P. CINCOTTA, Facultad de Ciencias Astron\'omicas y Geof\'{\i}sicas, 
   Universidad Nacional de La Plata, Paseo del Bosque, 1900 La Plata, Argentina,
   and
   Departament de Matem\`atica Aplicada i An\`alisi, Universitat de Barcelona, 
   Gran Via 585, 08007 Barcelona, Spain 

C. SIM\'O, Departament de Matem\`atica Aplicada i An\`alisi, Universitat de
   Barcelona, Gran Via 585, 08007 Barcelona, Spain

Abstract

In this paper we show that the Conditional Entropy of nearby orbits may be
a useful tool to explore the phase space associated to a given Hamiltonian.
The arc length parameter along the orbits, instead of the time, is used as
a random variable to compute the entropy.

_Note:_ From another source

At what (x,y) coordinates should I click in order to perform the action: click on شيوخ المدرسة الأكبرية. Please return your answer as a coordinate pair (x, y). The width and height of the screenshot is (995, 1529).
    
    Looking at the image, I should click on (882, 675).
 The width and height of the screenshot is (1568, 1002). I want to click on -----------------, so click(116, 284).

In the first part of this work we
summarize the main analytical results to support this tool while, in the
second part, we present numerical evidence that this technique is able to 
localize (stable) periodic and quasiperiodic orbits, `aperiodic' orbits
(chaotic motion) and unstable periodic orbits (the `source' of chaotic 
motion). Besides, we show that this technique provides a measure of chaos
which is similar to that given by the Lyapunov Characteristic Number.
It is important to remark that this method is very simple to compute and
does not require long time integrations, just realistic physical times.